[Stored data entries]
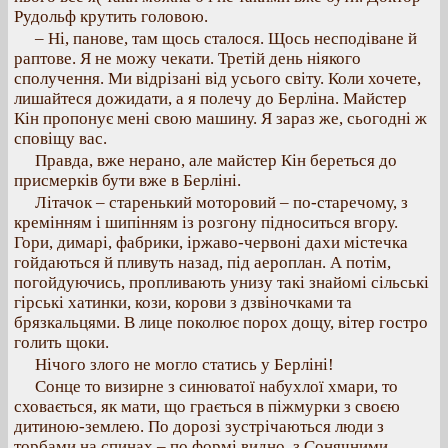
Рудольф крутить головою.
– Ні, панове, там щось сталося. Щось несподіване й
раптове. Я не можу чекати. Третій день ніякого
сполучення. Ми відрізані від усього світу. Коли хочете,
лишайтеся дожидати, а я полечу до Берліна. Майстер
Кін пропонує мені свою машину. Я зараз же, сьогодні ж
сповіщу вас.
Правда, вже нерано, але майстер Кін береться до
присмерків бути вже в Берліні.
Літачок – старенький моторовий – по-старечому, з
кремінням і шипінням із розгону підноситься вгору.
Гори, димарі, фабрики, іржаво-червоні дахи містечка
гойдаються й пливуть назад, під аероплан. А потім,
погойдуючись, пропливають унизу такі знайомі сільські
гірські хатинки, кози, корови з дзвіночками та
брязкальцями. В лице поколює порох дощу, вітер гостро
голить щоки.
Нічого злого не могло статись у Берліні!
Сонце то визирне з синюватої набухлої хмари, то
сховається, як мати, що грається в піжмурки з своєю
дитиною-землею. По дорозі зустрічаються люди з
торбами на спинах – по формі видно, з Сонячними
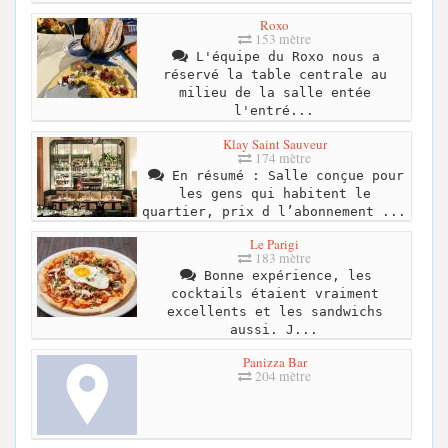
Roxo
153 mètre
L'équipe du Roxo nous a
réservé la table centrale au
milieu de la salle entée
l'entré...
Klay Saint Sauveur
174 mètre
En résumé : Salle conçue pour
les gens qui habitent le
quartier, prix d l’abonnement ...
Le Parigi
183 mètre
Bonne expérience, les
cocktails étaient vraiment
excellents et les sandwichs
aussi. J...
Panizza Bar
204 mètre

==

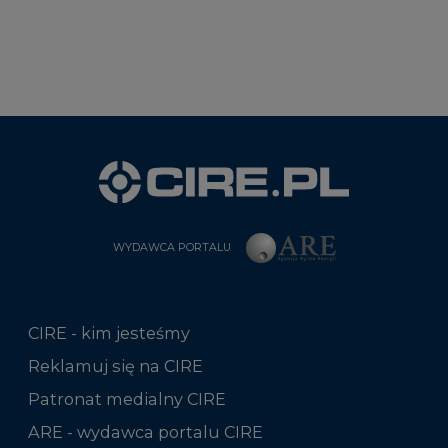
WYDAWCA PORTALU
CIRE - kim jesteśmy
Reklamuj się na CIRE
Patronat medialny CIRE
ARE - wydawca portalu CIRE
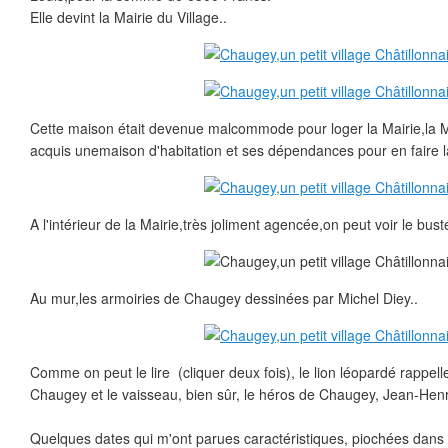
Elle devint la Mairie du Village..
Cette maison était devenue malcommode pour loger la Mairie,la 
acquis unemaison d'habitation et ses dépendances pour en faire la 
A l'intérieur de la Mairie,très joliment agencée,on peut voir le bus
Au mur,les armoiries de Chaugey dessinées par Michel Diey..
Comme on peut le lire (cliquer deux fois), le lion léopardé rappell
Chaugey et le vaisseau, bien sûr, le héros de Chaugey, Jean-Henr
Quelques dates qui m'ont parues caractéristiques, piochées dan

* * *

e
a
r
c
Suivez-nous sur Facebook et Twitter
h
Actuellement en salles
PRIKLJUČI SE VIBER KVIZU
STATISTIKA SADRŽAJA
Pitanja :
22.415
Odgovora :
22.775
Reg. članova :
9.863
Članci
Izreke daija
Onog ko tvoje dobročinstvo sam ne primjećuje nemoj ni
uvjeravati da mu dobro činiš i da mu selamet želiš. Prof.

▶ _WHAT IS NEEDED_
From the records above, copy exactly the stretch from the line holding "Patronat medialny CIRE" through the line holding "Quelques dates qui", both ends included, without the pictures.

▶ _OUTPUT FOR THIS TASK_
Patronat medialny CIRE
ARE - wydawca portalu CIRE
Elle devint la Mairie du Village..
Cette maison était devenue malcommode pour loger la Mairie,la 
acquis unemaison d'habitation et ses dépendances pour en faire la 
A l'intérieur de la Mairie,très joliment agencée,on peut voir le bus
Au mur,les armoiries de Chaugey dessinées par Michel Diey..
Comme on peut le lire (cliquer deux fois), le lion léopardé rappell
Chaugey et le vaisseau, bien sûr, le héros de Chaugey, Jean-Henr
Quelques dates qui m'ont parues caractéristiques, piochées dan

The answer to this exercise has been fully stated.